On 05-01 09:56, David Woodhouse wrote:
> On Fri, 2026-05-01 at 05:32 +0200, Paolo Bonzini wrote:
> > On 4/30/26 17:27, David Woodhouse wrote:
> > > On Thu, 2026-04-30 at 15:28 +0200, Paolo Bonzini wrote:
> > > > I even wonder if, for long term simplicity, the interface for
> > > > host->caretaker should be just for the caretaker to swallow the host
> > > > into non-root mode, again as in Arm nVHE.
> > > 
> > > There's a lot of merit in that approach.
> > > 
> > > I talked about wanting to use this 'caretaker' for secret hiding.  But
> > > why have *voluntary* secret hiding with the kernel hiding things from
> > > its own address space, when you have have *mandatory* secret hiding
> > > with something running in EL2, like pKVM.
> > 
> > Well, other than because it's a lot of work? :)
> 
> If we avoided those things then we've never have any fun!
> 
> And in a week where there seems to be a new user-to-root exploit posted
> every day, the 'deprivilege the VMM and assume the guest has owned it'
> security model is looking rather scary. So the additional defence in
> depth of knowing that even *root* can't get the kernel to access other
> guests' memory might be the only thing that lets you sleep at night :)
> 
> Yes, it's a lot of work. But I think we've reached the point where
> mandatory secret hiding is... well... mandatory.
> 
> > > The *userspace* ABI considerations are all about how you make a vCPU
> > > that runs asynchronously (should it conceptually just be an async
> > > KVM_RUN call, which allows the vCPU to run in a kernel thread up to the
> > > point of kexec? Why is it fundamentally tied to kexec at all?).
> > 
> > It's not tied to kexec.  kexec is just forcing a handoff + forcing an
> > update.
> > 
> > The big difference is that:
> > 
> > 1) if you don't tie it to kexec, a detached vCPU thread is a struct 
> > vhost_task and a blocking vmexit schedules out the thread; while during 
> > kexec you have s/kthread/pCPU/ and halting the CPU instead of scheduling 
> > it out.
> 
> For now maybe. But "how does the caretaker do scheduling" is on
> definitely the list of future problems, for any environment where a
> physical host with N pCPUs is hosting >= N vCPUs.
> 
> (In the case of a true mandatory-secret-hiding caretaker at EL2, the
> scheduling part *could* be done by the residual purgatory-caretaker-
> thing at EL1 that all the secondary CPUs go to instead of being turned
> off. It would just be calling into EL2 to run the actual vCPUs. Thus
> leaving the EL2 code just to do its *one* job, which has the added
> benefit that the automated reasoning people put the knives down and no
> longer have that look in their eyes that they got when they thought you
> wanted to put a scheduler in their formally-proven EL2 code...)

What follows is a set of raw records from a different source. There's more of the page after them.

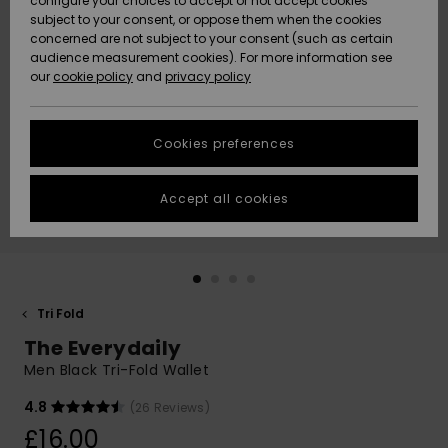
configure your choices to accept or not accept cookies
subject to your consent, or oppose them when the cookies
Community
Data Protection
concerned are not subject to your consent (such as certain
HELP &
audience measurement cookies). For more information see
New
New
CONTACT
our
cookie policy
and
privacy policy
Arrivals
Arrivals
Size Chart
SUSTAINABILITY
Cookies preferences
Highlights
Highlights
Start a
conversation
STORELOCATOR
to get the
Accept all cookies
fastest answer
QUIKSILVER APP
to your
question.
WISHLIST
Start a
conversation
Tri Fold
Find answers
The Everydaily
to the most
common
Men Black Tri-Fold Wallet
questions and
access our
4.8
(26 Reviews)
contact form.
£16.00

For the initial PoC, however, we will bypass the scheduling problem 
entirely by enforcing a 1:1 mapping of active vCPUs to isolated pCPUs. 
If a system is overcommitted, we can either pin some vCPUs, or simply be 
suspend the across the kexec gap and wait for the new kernel's scheduler 
to resume them, i.e. the same as what we have now without Orphaned VM 
support.

> > 2) if you don't tie it to kexec, address space isolation is the only 
> > real reason for the complication of treating the caretaker as a separate 
> > bare metal program.  OTOH maybe that's a feature - you could do:
> > 
> > - ioctl(KVM_RUN_ASYNC)
> > 
> > - then vmfd/vcpufd handoff to a new mm on top
> 
> This much gives you a seamless upgrade of the userspace VMM without
> having to play fd-handover tricks. The old VMM detaches, the new one
> attaches. If you're quick, and the guests aren't doing much "admin"
> work but only passing traffic through passthrough PCI devices, the
> guests might not experience any non-negligible steal time at all.

I agree. During development, we should maintain a workflow that is 
functionally identical to the kexec transition. Even without a kernel 
reboot, the process should be: preserve resources via LUO, isolate and 
offline the pCPU, launch the new VMM, and then retrieve the resources to 
online the pCPU and re-adopt the vCPU.

> 
> > - then address space isolation on top
> 
> Even voluntary secret hiding lets you sleep at night when the next
> Retbleed happens.
> 
> > - then kexec (de)serialization on top
> 
> ... and this one is the holy grail.
> 
> So yes, that's exactly the kind of thing I was thinking, rather than
> trying to boil the ocean. There are sensible milestones along the way
> which give practical benefits.
> 
> But my point was *also* about understanding the actual userspace
> interface for this, even if we were to just focus on the live update
> and do it all in one amphetamine-and-tokens-fueled epic. What does it
> even look like, from the VMM point of view? How does the new VMM under
> the new kernel 'reattach' to the existing vCPUs?
> 
> I think we need the userspace API concepts for 'detach' and 'attach',
> including the permissions model for reattach, and we might as well
> implement and test them without the kexec in the middle to start with.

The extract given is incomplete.